Ms O'CONNOR - Yes, I'm really happy to do that.
Minister, I want to ask you a couple of questions before I leave the committee about JBS and its planned takeover of Huon. Are you aware that JBS sites in the US accounted for an estimated 31 per cent of the formal enforcement actions pursued by regulators since 2010 and nearly 40 per cent since 2014? There have been numerous US environment protection authority cases brought against JBS affiliates, including Pilgrim's Pride, for the release of effluent into waterways. As you'd be aware, when JBS had its abattoir on King Island it was found to be dumping effluent into Porkys Creek. Is JBS really the sort of corporate operator we want in our fragile marine environment?
Mr BARNETT - Thanks very much for the question. I thank the member for the opportunity to respond to it and to say first of all that Tasmania is open for business. It has been since 2014 and we welcome -
Ms O'CONNOR - Apparently to anyone - even Brazilian butchers who were busted for corruption in the US.
Mr BARNETT - We welcome investment in our agriculture and fishing and salmon sector. Investment delivers growth, development and opportunities for Tasmanians. It all must happen under very strict environment and planning approval process which are rigorous.
Huon Aquaculture certainly is a success story if you look at the history. In terms of the proposed acquisition of Huon Aquaculture by JBS, it's a positive reflection of the global potential for our aquaculture and food sector.
Ms O'CONNOR - It's a positive refection of your Government's weak regulatory approach.
Mr BARNETT - With respect to your question about foreign investment, just to make it very clear, that's a matter for the Foreign Investment Review Board. With respect to your reference to JBS's involvement in the USA, of course we're not involved in regulating or legislating with respect to investment in the USA or any jurisdiction other than Tasmania. The rules and the procedures around sustainable growth and the rigorous planning and approval processes we have in Tasmania will remain no matter who owns parts of our sustainable salmon industry.
Ms O'CONNOR - Thank you, minister.
JBS in the US, on 29 January, was charged over Clean Water Act violations. It has severely damaged waterways in Illinois and Texas, and it is linked to at least 42 500 hectares of deforestation in the Amazon, which is contributing to climate change.
I have an article here from the Australian Financial Review on meat processing giant JBS sharing commercial secrets with big four accountancy firm PricewaterhouseCoopers because it believed its interactions where subject to legal professional privilege. Its lawyers say the horse has already bolted for the court to now remove that privilege. The tax office is concerned about JBS trying to hide behind legal privilege and is suing PwC in an attempt to gain access to swathes of documents related to JBS's work.

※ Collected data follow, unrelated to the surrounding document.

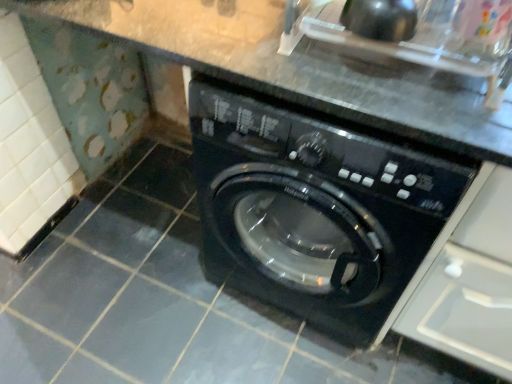 Question: Is point (436, 13) closer or farther from the camera than point (458, 342)?

Choices:
 (A) closer
 (B) farther

Answer: (A)

Question: Based on their sizes in the image, would you say black glossy sink at upper right is bigger or smaller than white plastic drawer at upper right?

Choices:
 (A) small
 (B) big

Answer: (A)

Question: Estimate the real-world distances between objects in this image. Which object is closer to the white plastic drawer at upper right?

Choices:
 (A) black glossy sink at upper right
 (B) black glossy washing machine at center

Answer: (B)

Question: Considering the real-world distances, which object is closest to the black glossy washing machine at center?

Choices:
 (A) black glossy sink at upper right
 (B) white plastic drawer at upper right

Answer: (B) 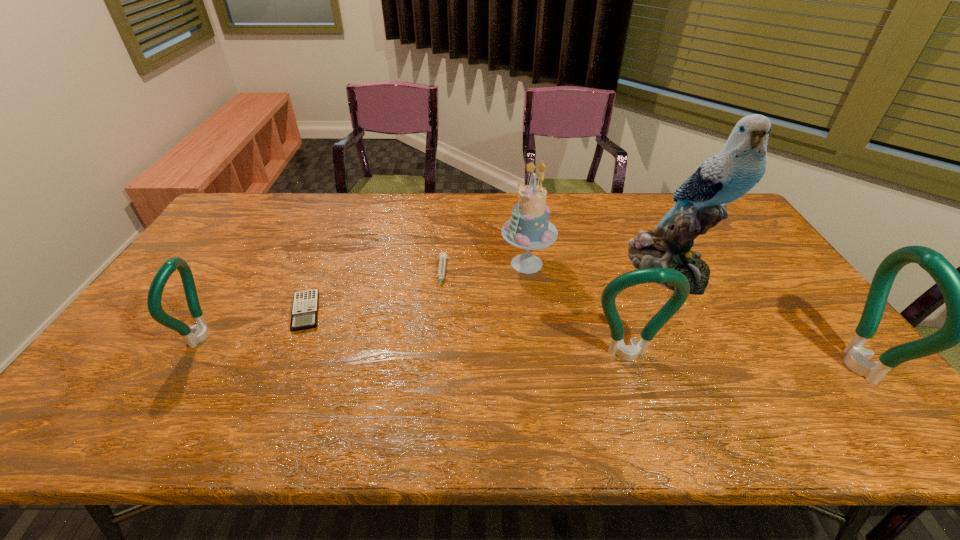 Locate an element on the screen. The height and width of the screenshot is (540, 960). the second object from right to left is located at coordinates (739, 166).

Locate an element on the screen. Image resolution: width=960 pixels, height=540 pixels. the fourth object from right to left is located at coordinates pyautogui.click(x=529, y=228).

At what (x,y) coordinates should I click in order to perform the action: click on vacant space located at the jaws of the leftmost bottle opener. Please return your answer as a coordinate pair (x, y). Looking at the image, I should click on (242, 337).

Locate an element on the screen. vacant space situated 0.050m at the jaws of the rightmost object is located at coordinates (816, 366).

The width and height of the screenshot is (960, 540). Identify the location of free spot located at the jaws of the rightmost object. (713, 366).

Image resolution: width=960 pixels, height=540 pixels. In order to click on vacant space located 0.350m at the jaws of the rightmost object in this screenshot , I will do `click(693, 366)`.

Find the location of `vacant space situated 0.230m at the needle end of the second shortest object`. vacant space situated 0.230m at the needle end of the second shortest object is located at coordinates (434, 356).

Where is `free point located 0.260m on the right of the calculator`? The width and height of the screenshot is (960, 540). free point located 0.260m on the right of the calculator is located at coordinates (418, 312).

The height and width of the screenshot is (540, 960). I want to click on free spot located 0.210m on the face of the tallest object, so click(714, 358).

Find the location of a particular element. This screenshot has height=540, width=960. free location located with a ladder on the side of the fourth object from right to left is located at coordinates (420, 264). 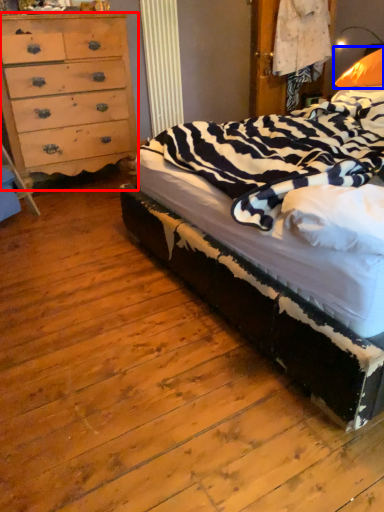 Question: Which point is further to the camera, chest of drawers (highlighted by a red box) or pillow (highlighted by a blue box)?

Choices:
 (A) chest of drawers
 (B) pillow

Answer: (A) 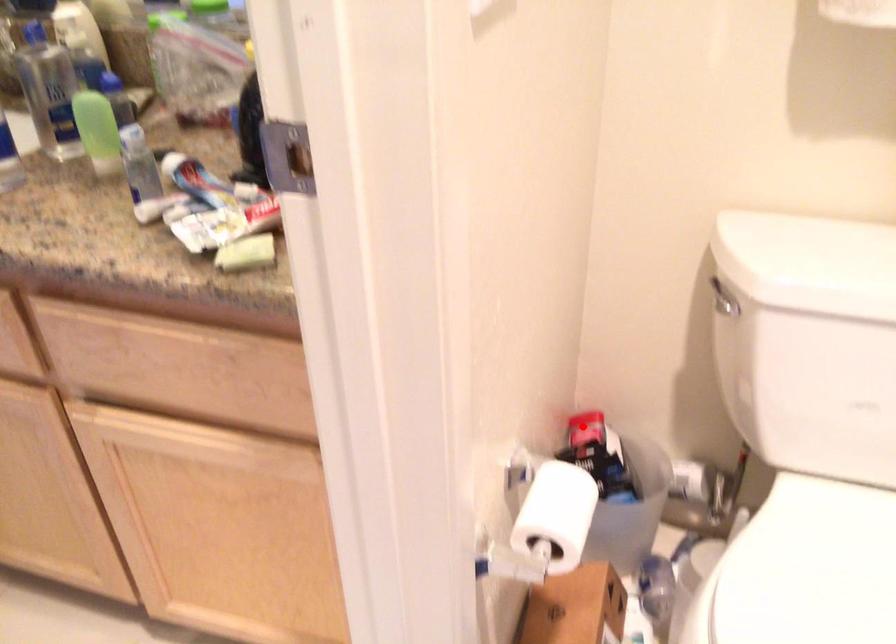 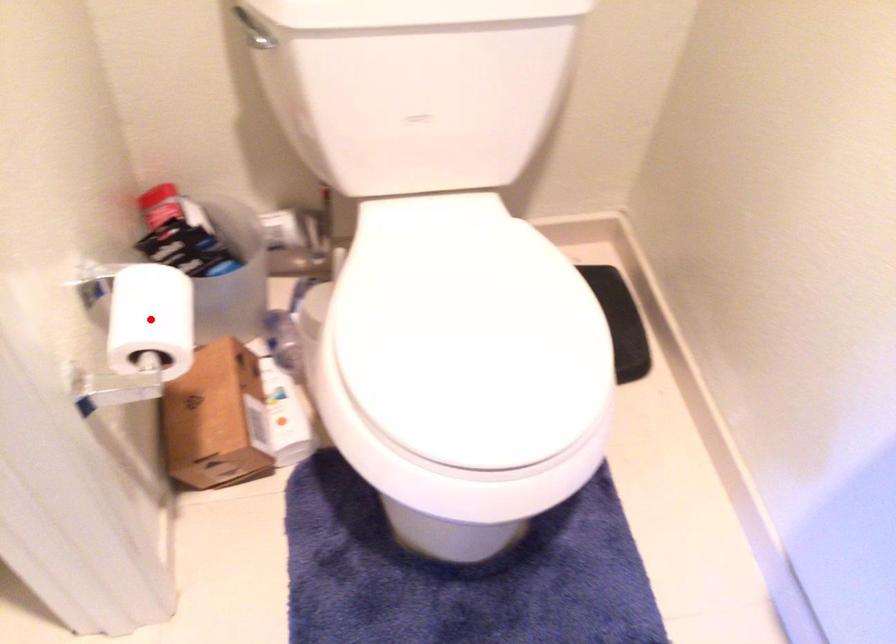 Looking at this image, I am providing you with two images of the same scene from different viewpoints. A red point is marked on the first image and another point is marked on the second image. Is the red point in image1 aligned with the point shown in image2?

No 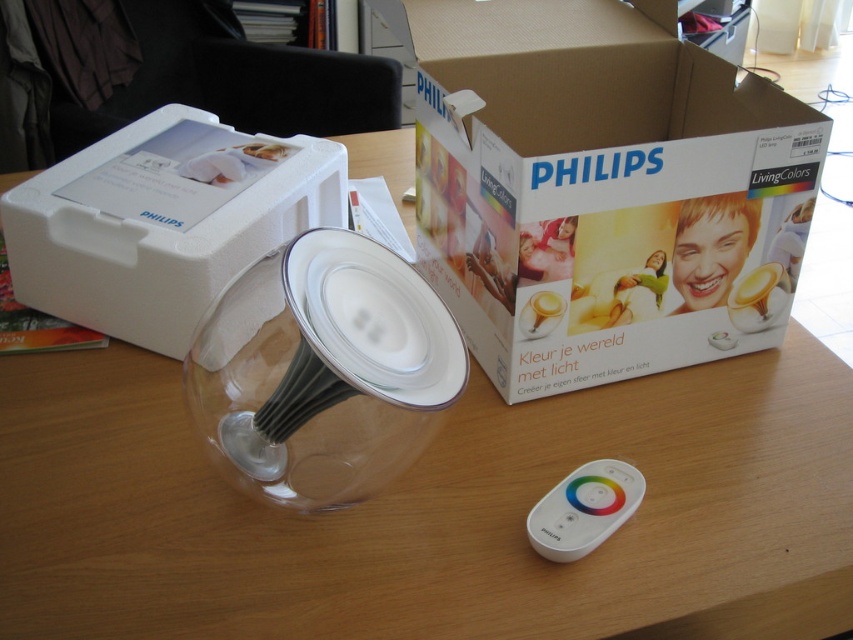 Question: Among these points, which one is nearest to the camera?

Choices:
 (A) (157, 339)
 (B) (418, 109)

Answer: (A)

Question: Which of the following is the closest to the observer?

Choices:
 (A) pyautogui.click(x=589, y=148)
 (B) pyautogui.click(x=234, y=268)
 (C) pyautogui.click(x=566, y=500)

Answer: (C)

Question: Can you confirm if white foam box at upper left is smaller than white plastic remote control at lower center?

Choices:
 (A) no
 (B) yes

Answer: (A)

Question: Is white foam box at upper left in front of white plastic remote control at lower center?

Choices:
 (A) yes
 (B) no

Answer: (B)

Question: Is white cardboard box at center above white foam box at upper left?

Choices:
 (A) yes
 (B) no

Answer: (A)

Question: Which point is farther from the camera taking this photo?

Choices:
 (A) (531, 513)
 (B) (254, 228)

Answer: (B) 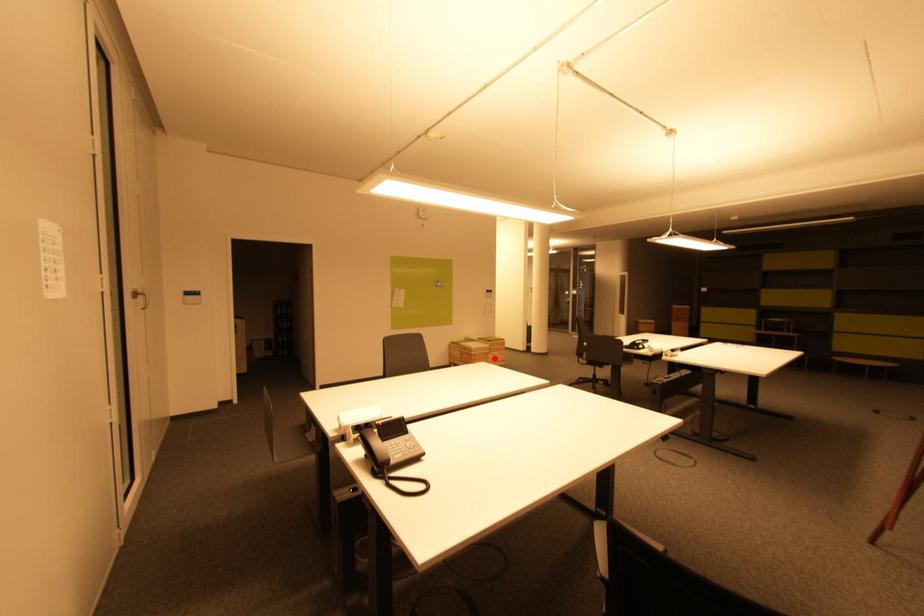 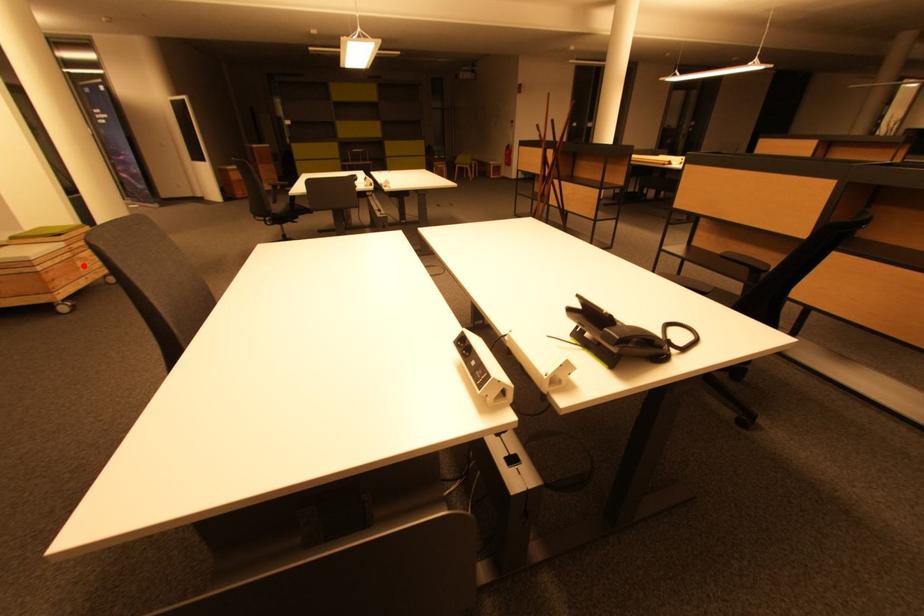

Is this really the sort of corporate player we want here in our beautiful marine environment? Don't you think we should have a set of standards about who we invite to do business here, that 'Open for business' should have some constraints around it?
Mr BARNETT - I thank the member for her question and make it very clear that that’s the whole point. In Tasmania we do have rigorous environment and planning approval processes, and those rules apply to JBS or any other entity that operates in Tasmania. Our focus is on building a sustainable industry for Tasmania that delivers on jobs but protects our environment, and delivers that balance. We have a balanced approach -
Ms O'CONNOR - No you don't. That's not what coastal communities around Tasmania say.
Mr BARNETT - This incessant interjecting and verballing of the minister and/or departmental representatives is totally uncalled for. I ask the member to desist.
CHAIR - Thanks, minister, I don't think there's any need for you to third-person yourself either.